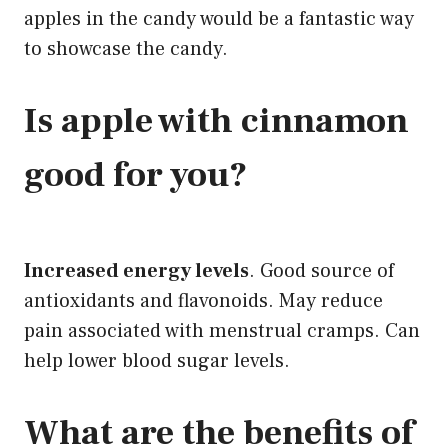
apples in the candy would be a fantastic way
to showcase the candy.
Is apple with cinnamon
good for you?
Increased energy levels
. Good source of
antioxidants and flavonoids. May reduce
pain associated with menstrual cramps. Can
help lower blood sugar levels.
What are the
benefits of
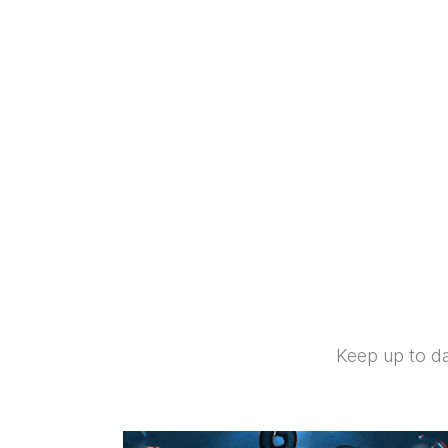
Keep up to da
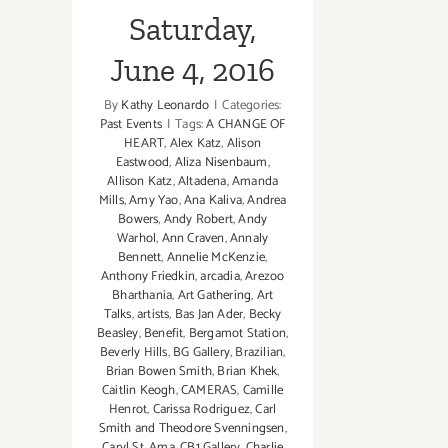
Saturday,
June 4, 2016
By
Kathy Leonardo
|
Categories:
Past Events
|
Tags:
A CHANGE OF
HEART
,
Alex Katz
,
Alison
Eastwood
,
Aliza Nisenbaum
,
Allison Katz
,
Altadena
,
Amanda
Mills
,
Amy Yao
,
Ana Kaliva
,
Andrea
Bowers
,
Andy Robert
,
Andy
Warhol
,
Ann Craven
,
Annaly
Bennett
,
Annelie McKenzie
,
Anthony Friedkin
,
arcadia
,
Arezoo
Bharthania
,
Art Gathering
,
Art
Talks
,
artists
,
Bas Jan Ader
,
Becky
Beasley
,
Benefit
,
Bergamot Station
,
Beverly Hills
,
BG Gallery
,
Brazilian
,
Brian Bowen Smith
,
Brian Khek
,
Caitlin Keogh
,
CAMERAS
,
Camille
Henrot
,
Carissa Rodriguez
,
Carl
Smith and Theodore Svenningsen
,
Caryl St. Ama
,
CB1 Gallery
,
Charlie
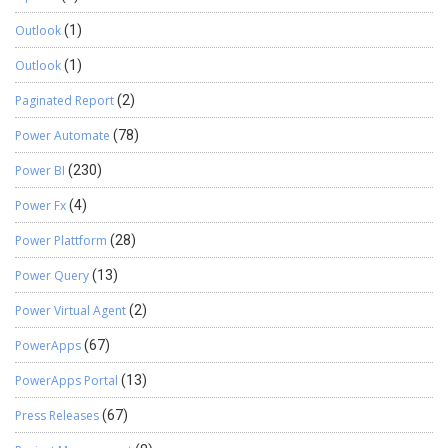
Outlook
(1)
Outlook
(1)
Paginated Report
(2)
Power Automate
(78)
Power BI
(230)
Power Fx
(4)
Power Plattform
(28)
Power Query
(13)
Power Virtual Agent
(2)
PowerApps
(67)
PowerApps Portal
(13)
Press Releases
(67)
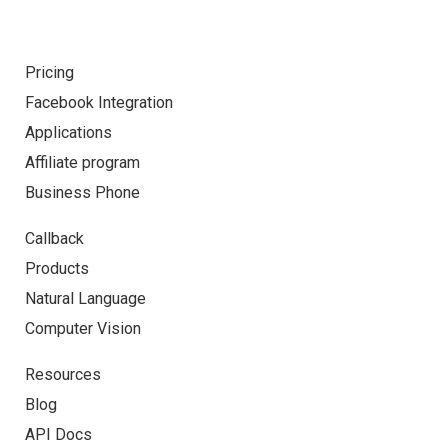
Pricing
Facebook Integration
Applications
Affiliate program
Business Phone
Callback
Products
Natural Language
Computer Vision
Resources
Blog
API Docs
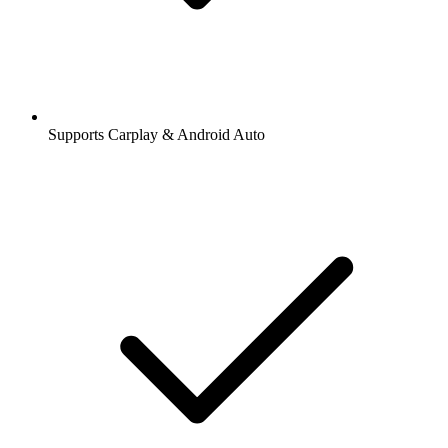
Supports Carplay & Android Auto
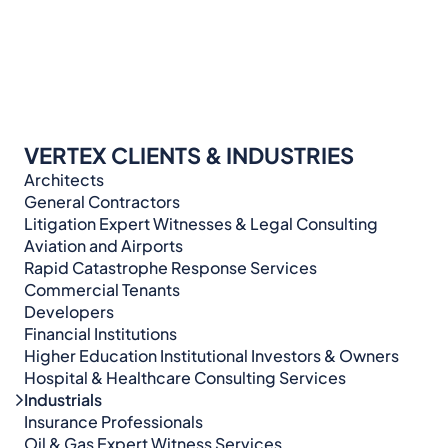
VERTEX CLIENTS & INDUSTRIES
Architects
General Contractors
Litigation Expert Witnesses & Legal Consulting​​​
Aviation and Airports
Rapid Catastrophe Response Services
Commercial Tenants
Developers
Financial Institutions
Higher Education Institutional Investors & Owners
Hospital & Healthcare Consulting Services​​
Industrials
Insurance Professionals
Oil & Gas Expert Witness Services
──────────
The answer must be an exact copy of the lines from the one containing "Smith and Theodore Svenningsen" through the last line of the records, and nothing else. Pictures do not belong in it.

ANSWER FOR THIS EXERCISE:
Smith and Theodore Svenningsen
,
Caryl St. Ama
,
CB1 Gallery
,
Charlie
Outlook
(1)
Outlook
(1)
Paginated Report
(2)
Power Automate
(78)
Power BI
(230)
Power Fx
(4)
Power Plattform
(28)
Power Query
(13)
Power Virtual Agent
(2)
PowerApps
(67)
PowerApps Portal
(13)
Press Releases
(67)
Pricing
Facebook Integration
Applications
Affiliate program
Business Phone
Callback
Products
Natural Language
Computer Vision
Resources
Blog
API Docs
Supports Carplay & Android Auto
VERTEX CLIENTS & INDUSTRIES
Architects
General Contractors
Litigation Expert Witnesses & Legal Consulting​​​
Aviation and Airports
Rapid Catastrophe Response Services
Commercial Tenants
Developers
Financial Institutions
Higher Education Institutional Investors & Owners
Hospital & Healthcare Consulting Services​​
Industrials
Insurance Professionals
Oil & Gas Expert Witness Services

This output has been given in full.